After returning to the DeCavalcante crime family in the early 1970s, LaRasso's position gradually declined as DeCavalcante retired from the New Jersey rackets and moved to Florida, handing the leadership over to Giovanni Riggi. Riggi promoted Girolamo "Jimmy" Palermo as new acting underboss of the family in the late 1970s, leaving LaRasso's position becoming only official.

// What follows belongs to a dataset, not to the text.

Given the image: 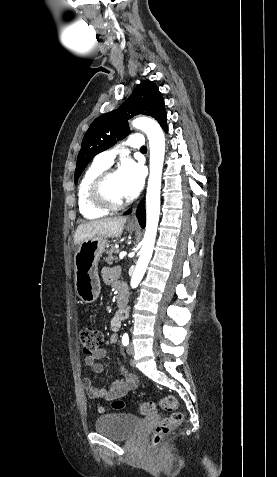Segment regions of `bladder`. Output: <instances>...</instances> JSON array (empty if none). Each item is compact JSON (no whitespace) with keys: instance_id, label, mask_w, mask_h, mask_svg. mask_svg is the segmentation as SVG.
<instances>
[{"instance_id":"bladder-1","label":"bladder","mask_w":277,"mask_h":477,"mask_svg":"<svg viewBox=\"0 0 277 477\" xmlns=\"http://www.w3.org/2000/svg\"><path fill=\"white\" fill-rule=\"evenodd\" d=\"M141 420L129 413H110L99 417L95 422L97 433L115 440H126L138 430Z\"/></svg>"}]
</instances>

== Demoted by John Riggi ==

During the 1980s, Riggi continued to run the large labor and construction racketeering operations in North Jersey with help from various capos Giacomo "Jake" Amari and Giuseppe "Pino" Schifilliti. As LaRasso's friend Frank Majuri died and the position of consigliere went to Stefano "Steve the Truck Driver" Vitabile, LaRasso was demoted in the late 1980s to soldier, as Riggi was put on trial for extortion and racketeering charges along with Palermo, leaving Giacomo "Jake" Amari as the new acting underboss.

== Death ==

After Riggi was sentenced to 15 years in prison in 1990, John "Johnny Boy" D'Amato took over as acting boss with Giacomo Amari as acting underboss and Stefano "Steve the Truck Driver" Vitabile still as consigliere. It was around this time that LaRasso, after a fallout with D'Amato, was reported missing in the summer of 1991 after he failed to show up for his 65th birthday. Reportedly, D'Amato feared LaRasso as a rival and thought he'd turn captain Charles "Big Ears" Majuri, son of Frank Majuri, to follow him in an attempt to take over the DeCavalcante crime family. His body has never been found, however, his killer Vincent "Vinny Ocean" Palermo later turned state's evidence and confessed to the crime. Palermo also became the later acting boss and testified against dozens of New Jersey mobsters.

== The aftermath ==

In 2006, More than a decade later, administration member and consigliere Stefano Vitabile as well as capos Giuseppe "Pino" Schifilliti and Philip "Phil" Abramo were tried and convicted of LaRasso's murder, as well as two others. In addition to extortion and racketeering charges, these high-ranking mobsters were sentenced to life imprisonment. LaRasso's shooters were reportedly Anthony "Tony" Capo, Louis "Louie Eggs" Consalvo and Gregory Rago, who, except for Capo, were sent to prison.